While not part of the analysis, cuffnorm can be useful nonetheless. What it does is normalize the transcript expression to be used for downstream analysis. For instance, you could obtain the FPKM from the cuffnorm/isoforms.fpkm_table file. This file doesn’t contain the transcript or associated gene name so you would need to look for the tracking id in the isoforms.attr_table file.

Finally, cuffdiff performs the differential expression analysis. It does so by comparing samples in two different groups as defined in the design file. Similarly to the DEA at the gene level, cuffdiff performs a test for each contrast, creating a sub folder in the cuffdiff directory.

Cuffdiff takes the abundances.cxb files produced by cuffquant and the design file as input. Cuffdiff is a complex tool that generates a lot of results. The one you are most likely interested in is the isoform_exp.diff file in the cuffdiff folder. The other .diff files contain the results for other types of test (e.g. codons).

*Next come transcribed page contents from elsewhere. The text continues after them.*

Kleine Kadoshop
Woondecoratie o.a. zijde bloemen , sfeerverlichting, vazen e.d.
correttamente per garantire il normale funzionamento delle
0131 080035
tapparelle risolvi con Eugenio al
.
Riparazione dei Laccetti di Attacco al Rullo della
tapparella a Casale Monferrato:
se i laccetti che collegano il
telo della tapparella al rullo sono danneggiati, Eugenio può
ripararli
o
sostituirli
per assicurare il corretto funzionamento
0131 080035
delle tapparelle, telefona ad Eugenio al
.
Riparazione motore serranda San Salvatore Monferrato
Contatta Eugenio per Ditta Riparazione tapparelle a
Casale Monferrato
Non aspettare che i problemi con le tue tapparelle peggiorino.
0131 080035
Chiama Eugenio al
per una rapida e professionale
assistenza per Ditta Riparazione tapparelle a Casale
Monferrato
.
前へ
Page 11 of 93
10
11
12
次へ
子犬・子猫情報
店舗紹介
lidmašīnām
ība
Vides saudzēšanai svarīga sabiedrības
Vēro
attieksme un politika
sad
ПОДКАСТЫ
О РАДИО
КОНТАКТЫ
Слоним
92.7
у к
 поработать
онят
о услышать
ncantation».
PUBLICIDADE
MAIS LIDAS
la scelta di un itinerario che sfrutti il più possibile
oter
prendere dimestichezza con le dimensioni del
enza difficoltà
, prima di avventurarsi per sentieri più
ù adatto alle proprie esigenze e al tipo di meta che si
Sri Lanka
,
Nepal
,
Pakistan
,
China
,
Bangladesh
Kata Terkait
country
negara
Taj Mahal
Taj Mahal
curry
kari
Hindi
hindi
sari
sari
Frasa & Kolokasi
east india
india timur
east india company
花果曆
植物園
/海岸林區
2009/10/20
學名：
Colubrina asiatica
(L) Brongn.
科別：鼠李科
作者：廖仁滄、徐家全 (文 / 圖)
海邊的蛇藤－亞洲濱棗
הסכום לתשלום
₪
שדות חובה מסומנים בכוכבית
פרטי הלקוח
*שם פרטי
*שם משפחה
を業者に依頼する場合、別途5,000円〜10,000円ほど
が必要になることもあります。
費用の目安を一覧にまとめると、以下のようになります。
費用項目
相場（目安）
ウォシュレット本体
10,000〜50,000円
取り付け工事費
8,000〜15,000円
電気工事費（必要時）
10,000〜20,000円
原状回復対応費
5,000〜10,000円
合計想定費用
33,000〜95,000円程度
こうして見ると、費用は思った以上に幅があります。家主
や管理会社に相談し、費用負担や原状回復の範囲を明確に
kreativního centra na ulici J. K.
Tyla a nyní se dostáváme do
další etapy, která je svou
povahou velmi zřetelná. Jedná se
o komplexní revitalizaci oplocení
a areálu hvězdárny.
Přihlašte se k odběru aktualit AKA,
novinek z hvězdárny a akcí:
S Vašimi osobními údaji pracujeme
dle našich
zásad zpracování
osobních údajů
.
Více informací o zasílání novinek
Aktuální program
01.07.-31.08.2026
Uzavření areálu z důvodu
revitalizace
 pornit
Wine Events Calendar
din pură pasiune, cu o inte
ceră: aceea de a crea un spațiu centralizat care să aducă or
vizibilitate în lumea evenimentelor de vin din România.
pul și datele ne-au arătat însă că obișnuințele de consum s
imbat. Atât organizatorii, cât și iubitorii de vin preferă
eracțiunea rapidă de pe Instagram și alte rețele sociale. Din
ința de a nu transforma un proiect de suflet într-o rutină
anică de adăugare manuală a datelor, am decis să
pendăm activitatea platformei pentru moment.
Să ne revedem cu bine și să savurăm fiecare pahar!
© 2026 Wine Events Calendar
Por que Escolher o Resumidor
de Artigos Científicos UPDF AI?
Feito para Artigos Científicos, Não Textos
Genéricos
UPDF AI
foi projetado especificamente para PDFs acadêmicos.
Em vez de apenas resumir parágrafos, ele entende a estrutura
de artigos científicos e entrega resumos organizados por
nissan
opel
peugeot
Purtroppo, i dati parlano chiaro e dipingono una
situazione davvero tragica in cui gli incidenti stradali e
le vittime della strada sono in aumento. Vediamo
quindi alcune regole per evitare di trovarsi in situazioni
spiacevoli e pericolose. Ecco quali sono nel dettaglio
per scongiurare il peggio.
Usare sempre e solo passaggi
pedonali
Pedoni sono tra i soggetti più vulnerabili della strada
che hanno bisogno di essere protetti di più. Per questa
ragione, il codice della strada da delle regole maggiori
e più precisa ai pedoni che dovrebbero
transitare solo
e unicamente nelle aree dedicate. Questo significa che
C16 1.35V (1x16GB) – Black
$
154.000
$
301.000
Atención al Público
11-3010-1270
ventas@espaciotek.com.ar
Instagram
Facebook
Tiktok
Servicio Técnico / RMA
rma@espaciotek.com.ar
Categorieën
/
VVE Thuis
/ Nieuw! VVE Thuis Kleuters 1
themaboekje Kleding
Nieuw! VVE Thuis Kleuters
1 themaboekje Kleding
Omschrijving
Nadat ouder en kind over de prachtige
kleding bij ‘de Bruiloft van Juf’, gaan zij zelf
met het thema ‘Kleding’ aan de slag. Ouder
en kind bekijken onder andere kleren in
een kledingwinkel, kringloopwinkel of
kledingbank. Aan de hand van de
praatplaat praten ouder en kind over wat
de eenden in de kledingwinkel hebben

Each row of this file corresponds to a transcript. Once again, you would need to refer to the isoforms.fpkm_tracking in the same directory to identify the transcript names and obtain more information about the transcripts.

The last 3 columns of the isoform_exp.diff correspond to the p-value obtained from the differential expression analysis, the q-value (another name for FDR) and if the statistical test is significant or not (FDR<0.05).

Explore the isoform_exp.diff with less.